Book Review: Trapped by Michael Northrop

Reading level: Young Adult 
Hardcover: 240 pages 
Publisher: Scholastic Press (February 1, 2011) 
Purchase: Amazon | Barnes & Noble | Indiebound
Read an excerpt

The day the blizzard started, no one knew that it was going to keep snowing for a week. That for those in its path, it would become not just a matter of keeping warm, but of staying alive....
Scotty and his friends Pete and Jason are among the last seven kids at their high school waiting to get picked up that day, and they soon realize that no one is coming for them. Still, it doesn't seem so bad to spend the night at school, especially when distractingly hot Krista and Julie are sleeping just down the hall. But then the power goes out, then the heat. The pipes freeze, and the roof shudders. As the days add up, the snow piles higher, and the empty halls grow colder and darker, the mounting pressure forces a devastating decision....

Book Opening:
"We were the last seven kids waiting around to get picked up from Tattawa Regional High School. It sounds like an everyday thing, but this wasn't an ordinary day."

Notable Quote:
"It would've seemed impossible, even just a few days ago, but the snow was maybe three feet below the second-floor window-sill. I looked out. How long would it take to reach the windows?" It was already drifting up against some of them. Could it keep going long enough to cover them, like it'd covered the ones downstairs? There was no higher ground, no place left for us to go." – Page 158 ARC version

I thought TRAPPED was realistic and eye-opening. But to be completely honest, I went into the book anticipating something different than what I actually got.

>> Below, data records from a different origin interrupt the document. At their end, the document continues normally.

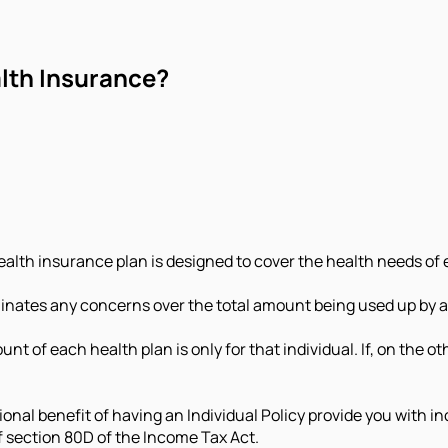
alth Insurance?
alth insurance plan is designed to cover the health needs of 
minates any concerns over the total amount being used up by ano
nt of each health plan is only for that individual. If, on the oth
tional benefit of having an Individual Policy provide you with
of section 80D of the Income Tax Act.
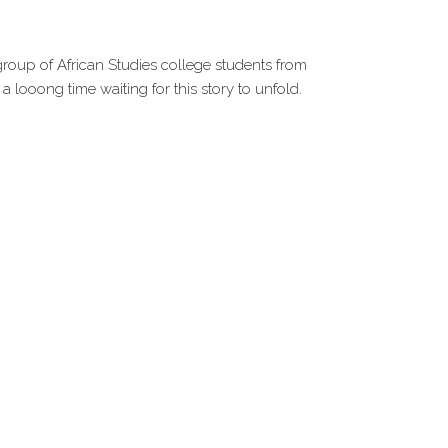
 group of African Studies college students from
 looong time waiting for this story to unfold.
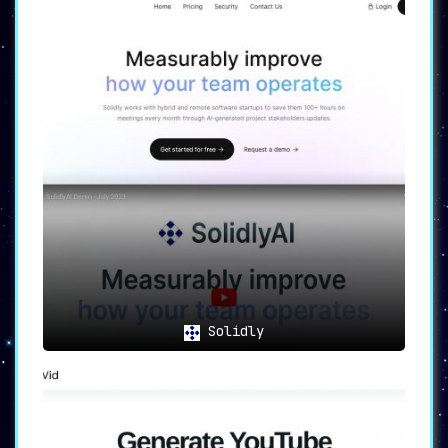
Solidly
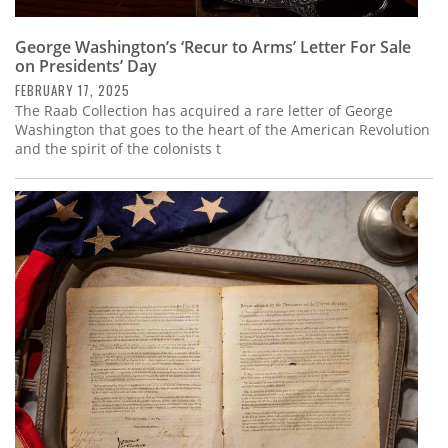
George Washington’s ‘Recur to Arms’ Letter For Sale
on Presidents’ Day
FEBRUARY 17, 2025
The Raab Collection has acquired a rare letter of George
Washington that goes to the heart of the American Revolution
and the spirit of the colonists t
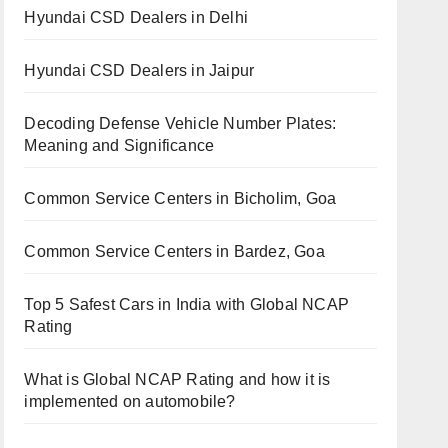
Hyundai CSD Dealers in Delhi
Hyundai CSD Dealers in Jaipur
Decoding Defense Vehicle Number Plates:
Meaning and Significance
Common Service Centers in Bicholim, Goa
Common Service Centers in Bardez, Goa
Top 5 Safest Cars in India with Global NCAP
Rating
What is Global NCAP Rating and how it is
implemented on automobile?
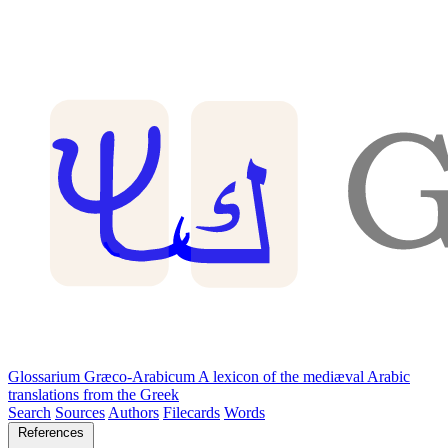
Glossarium Græco-Arabicum
A lexicon of the mediæval Arabic
translations from the Greek
Search
Sources
Authors
Filecards
Words
References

I was expecting a book with intense action and heart-pounding scenes – something you'd expect to see in a movie with a similar plot line. When I first read the synopsis, I could just see the movie trailer in my mind. You'd have a group of teens trying to survive and overcome all sorts of trials and tribulations, complete with action, suspense and danger. But TRAPPED is not that kind of book at all. And that's not necessarily a bad thing. But, if you are expecting some sort of romanticized "snowed-in" plot-line complete with love triangles and happy endings (like me), this is probably not going to be the best book for you. There are more important things going on in TRAPPED than who likes whom and many of the decisions the teens make don't always work out for the best.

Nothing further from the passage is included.